WHAT THE EXERCISE ASKS - Quote the data below in full, minus the images.

RECORDS FOR THE EXERCISE -
━━━
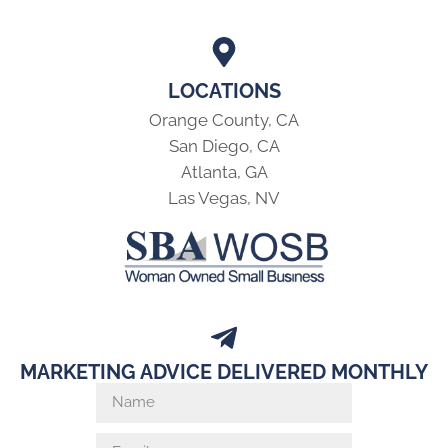
LOCATIONS
Orange County, CA
San Diego, CA
Atlanta, GA
Las Vegas, NV
MARKETING ADVICE DELIVERED MONTHLY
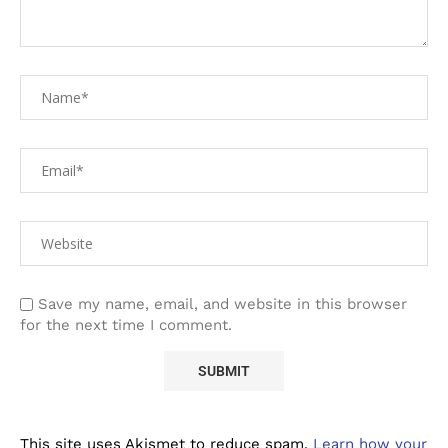
Save my name, email, and website in this browser
for the next time I comment.
This site uses Akismet to reduce spam.
Learn how your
━━━
RESPONSE TO THIS TASK -
LOCATIONS
Orange County, CA
San Diego, CA
Atlanta, GA
Las Vegas, NV
MARKETING ADVICE DELIVERED MONTHLY
Save my name, email, and website in this browser
for the next time I comment.
This site uses Akismet to reduce spam.
Learn how your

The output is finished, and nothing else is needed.